| Instructions to follow |
Every line of the data, first to last, must be written out unchanged.

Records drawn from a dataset
|---|

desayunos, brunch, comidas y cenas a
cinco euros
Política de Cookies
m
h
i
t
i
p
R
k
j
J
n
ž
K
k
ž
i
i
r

|---|

| Expected answer |
desayunos, brunch, comidas y cenas a
cinco euros
Política de Cookies
m
h
i
t
i
p
R
k
j
J
n
ž
K
k
ž
i
i
r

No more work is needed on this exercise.